Page MenuHomePhabricator

Monitor the up-to-date status of wikitech-static
Closed, ResolvedPublic

Description

Occasionally one of the jobs that updates wikitech-static breaks, and the static site gets out of sync with the actual wikitech. We need to detect and report this, somehow -- often it stays broken for weeks before I notice.

I can think of a few solutions but nothing that I love.

For instance, a cron on the wikitech host could make a daily edit that adds a date stamp to a pre-arranged page, and then shinken could check that same page on wikitech-static and confirm that it contains yesterday's date. Is there a better way?

Event Timeline

Andrew raised the priority of this task from to Medium.
Andrew updated the task description. (Show Details)
Andrew subscribed.

maybe just check the mtime of one of the files in the filesystem, to make sure files have been written on the remote host without having to go through actual wiki. there's check_file_age on neon in the nagios plugin dir.

or, does the job write logs? could also use check_log to detect an error pattern there and be notified when the job fails

how does wikitech-static generation work? is there a job on wikitech that generates a static copy to be pushed to an external host or it gets pulled from the external host?

@fgiunchedi a daily cron runs on wikitech which wikitech-static fetches. Details here: https://wikitech.wikimedia.org/wiki/Wikitech-static

I propose that we have a monitoring test which uses api calls to compare the most recent edit date of

https://wikitech.wikimedia.org/wiki/Server_Admin_Log

with

https://wikitech-static.wikimedia.org/wiki/Server_Admin_Log

And alerts if they are more than 25 hours different. That's easy, I think?

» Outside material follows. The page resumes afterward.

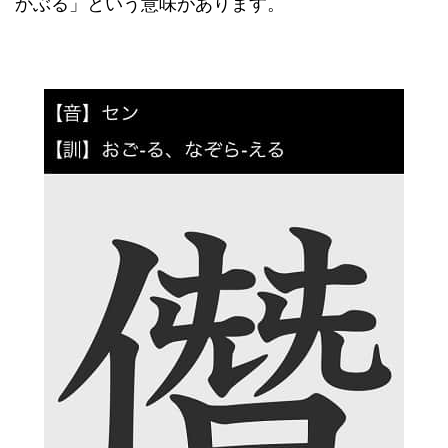
かぶる」という意味があります。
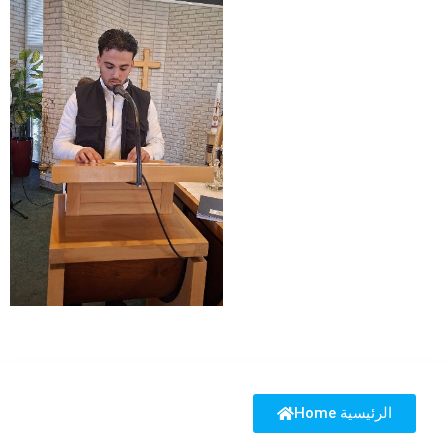
Home الرئيسية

ack, thanks! yep comparing the two sound easy enough

compare the most recent edit date
And alerts if they are more than 25 hours different

#!/bin/bash

API_QUERY="action=query&titles=Server_Admin_Log&list=recentchanges&format=xml"
WIKITECH="https://wikitech.wikimedia.org/w/api.php"
WIKITECHSTATIC="https://wikitech-static.wikimedia.org/w/api.php"

TS_W=$(curl $WIKITECH/?$API_QUERY 2> /dev/null | grep -o "timestamp.*" | cut -d\" -f2)
TS_S=$(curl $WIKITECHSTATIC/?$API_QUERY 2> /dev/null | grep -o "timestamp.*" | cut -d\" -f2)

echo "W: $TS_W"
echo "S: $TS_S"

W: 2015-05-07T02:43:26Z
S: 2015-04-30T01:18:12Z

Change 210637 had a related patch set uploaded (by Dzahn):
nagios plugin checks if wikitech-static is in sync

https://gerrit.wikimedia.org/r/210637

Change 210637 merged by Dzahn:
nagios plugin checks if wikitech-static is in sync

https://gerrit.wikimedia.org/r/210637

Change 210638 had a related patch set uploaded (by Dzahn):
wikitech: add monitoring::service for static sync

https://gerrit.wikimedia.org/r/210638

Change 210638 merged by Andrew Bogott:
wikitech: add monitoring::service for static sync

https://gerrit.wikimedia.org/r/210638

I guess now we should break it on purpose to test the test?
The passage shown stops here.